(Beginning of SOURCE INFORMATION)

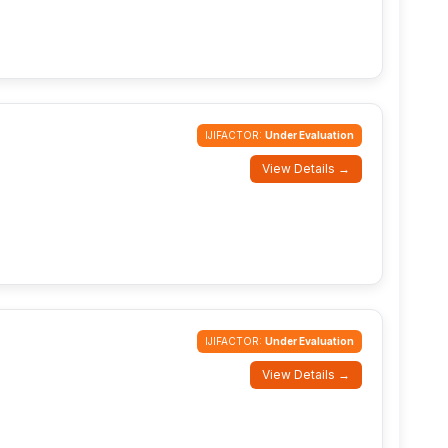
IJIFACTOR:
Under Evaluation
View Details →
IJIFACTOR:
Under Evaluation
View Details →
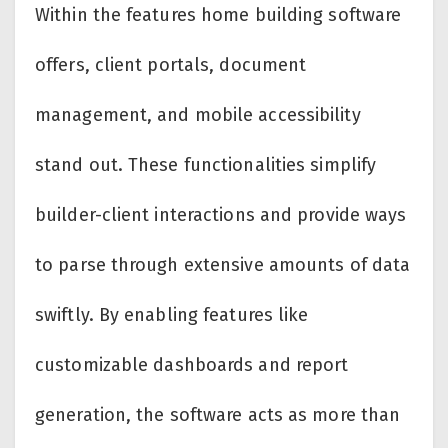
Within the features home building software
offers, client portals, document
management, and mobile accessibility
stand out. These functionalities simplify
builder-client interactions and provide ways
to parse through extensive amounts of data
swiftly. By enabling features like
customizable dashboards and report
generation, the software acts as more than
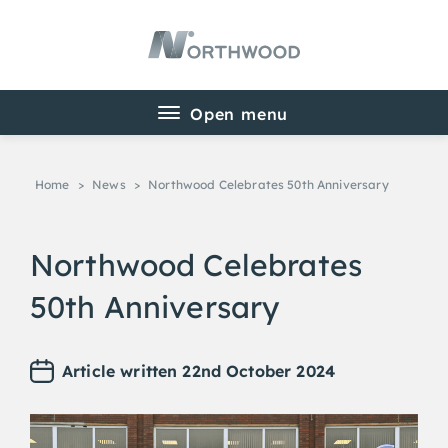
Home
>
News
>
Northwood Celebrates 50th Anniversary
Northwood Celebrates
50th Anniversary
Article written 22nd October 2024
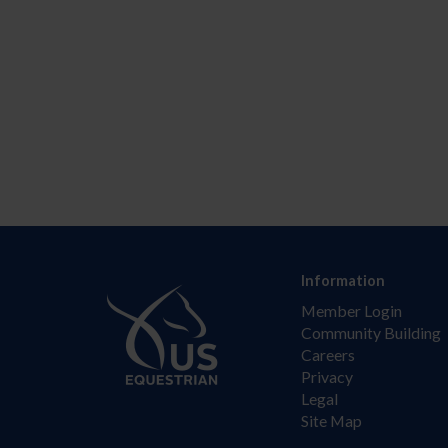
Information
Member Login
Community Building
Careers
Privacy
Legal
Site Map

(End of SOURCE INFORMATION)
(Beginning of SOURCE INFORMATION)

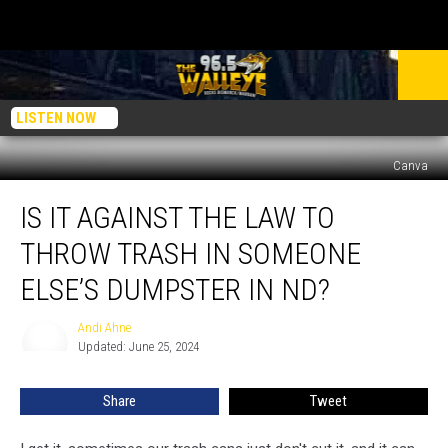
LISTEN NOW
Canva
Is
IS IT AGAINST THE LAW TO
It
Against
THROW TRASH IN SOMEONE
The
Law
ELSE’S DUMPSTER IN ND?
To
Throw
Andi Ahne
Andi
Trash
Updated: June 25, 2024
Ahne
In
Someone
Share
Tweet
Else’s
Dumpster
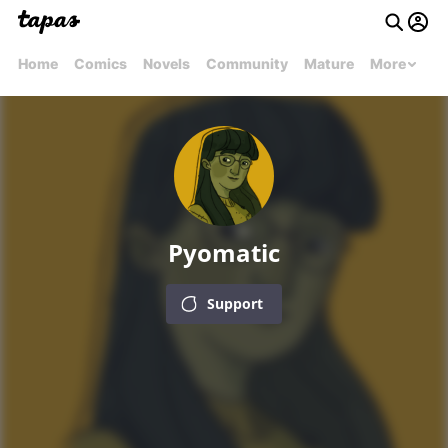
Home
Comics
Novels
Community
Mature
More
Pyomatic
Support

(End of SOURCE INFORMATION)

Using the data above, show each line where "features" occurs.

Within the features home building software
swiftly. By enabling features like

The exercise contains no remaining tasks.